Real-Time Voice Translation

June 19, 2026 0 By Rowena Cletus

Twenty years after launching one of its earliest machine learning experiments in translation, Google has unveiled Gemini 3.5 Live Translate, its latest audio model designed for live speech-to-speech translation.

Translation has evolved significantly since Google’s initial efforts, with more than a trillion words now being translated every month across its products for billions of users worldwide. The introduction of Gemini 3.5 Live Translate represents the company’s next step in breaking down language barriers through artificial intelligence.

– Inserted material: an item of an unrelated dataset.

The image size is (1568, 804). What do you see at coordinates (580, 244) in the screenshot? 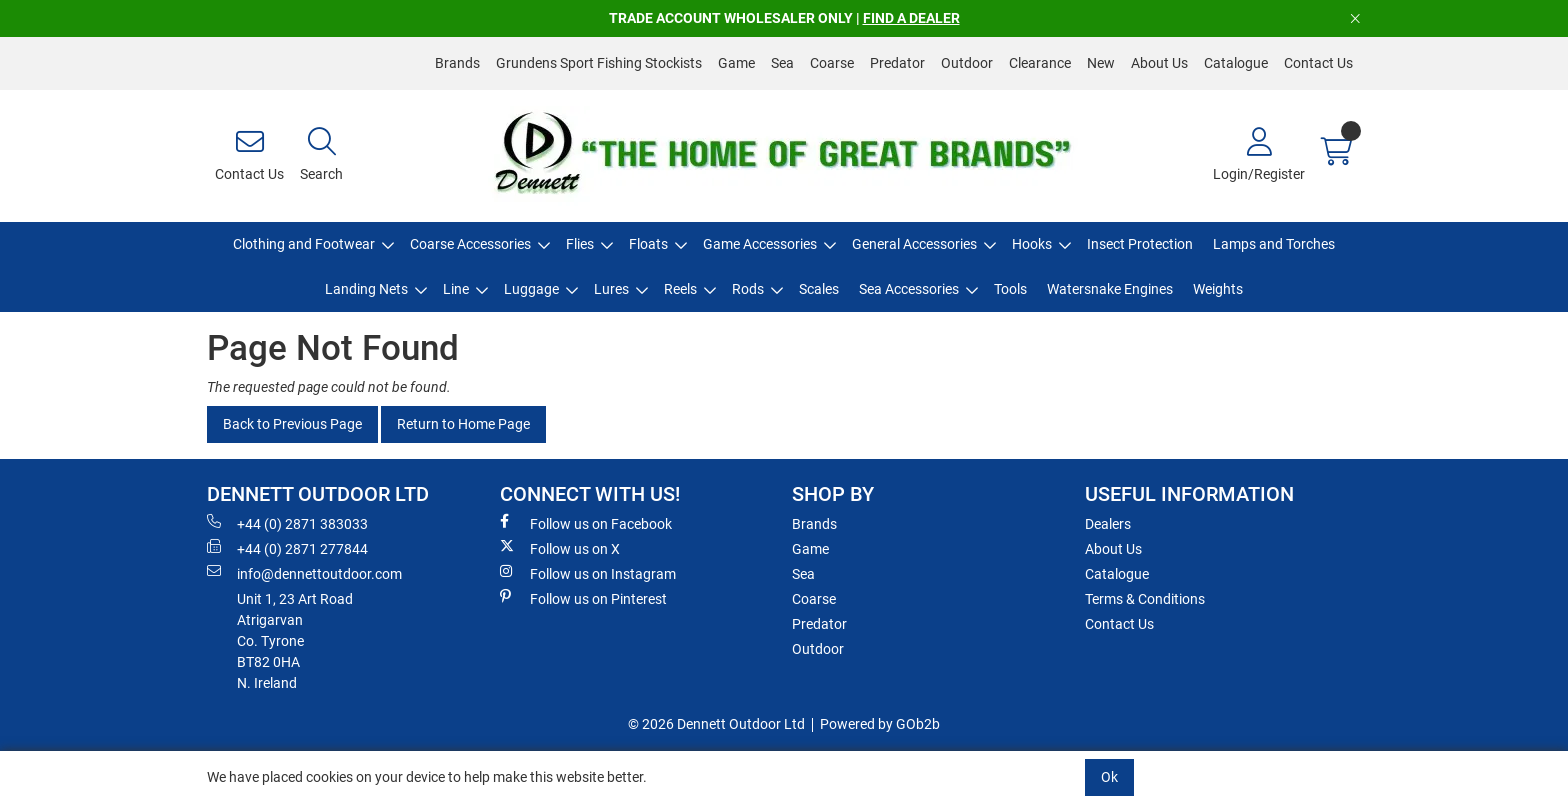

The new model automatically detects more than 70 languages and generates smooth, natural-sounding translated speech while preserving the speaker’s intonation, pacing and pitch. Unlike conventional turn-by-turn translation systems that wait for a speaker to finish before translating, Gemini 3.5 Live Translate delivers continuous speech translation in real time.

The model intelligently balances the need for additional context to improve translation accuracy while maintaining synchronization with the speaker. This approach enables fluid conversations with minimal delay and eliminates many of the awkward pauses commonly associated with live translation systems.

Google is rolling out Gemini 3.5 Live Translate across multiple platforms starting today:

  • Available for developers through public preview via the Gemini Live API and Google AI Studio
  • Available for enterprises through private preview in Google Meet beginning this month
  • Available for consumers through Google Translate on Android and iOS devices

Designed for Real-Time Communication

Gemini 3.5 Live Translate processes speech as it is streamed, allowing conversations to flow more naturally across different languages. The system supports multilingual inputs without requiring users to manually configure language settings.

The model also features strong noise robustness, enabling reliable performance in loud and unpredictable environments. These capabilities make it suitable for various applications, including multilingual meetings, live interpretation, educational sessions, broadcasts, and customer interactions.

Through the Gemini Live API, developers can integrate real-time voice translation into their own applications. Several developer platforms, including Agora, Fishjam, LiveKit, Pipecat and Vision Agents, are already supporting the technology, allowing developers to focus on user experience while leveraging existing real-time media infrastructure.

Grab Testing Real-Time Translation

Among the early adopters exploring the technology is Grab, which is testing Gemini 3.5 Live Translate to enable near real-time multilingual communication between drivers and passengers during pickups.

The feature could prove particularly valuable in regions where multiple languages are commonly spoken, helping improve communication and reduce misunderstandings. According to Google, Grab users currently make more than 10 million voice calls each month through the platform.

With Gemini 3.5 Live Translate, Google aims to make conversations across languages feel more natural and immediate, bringing users closer to seamless global communication powered by AI.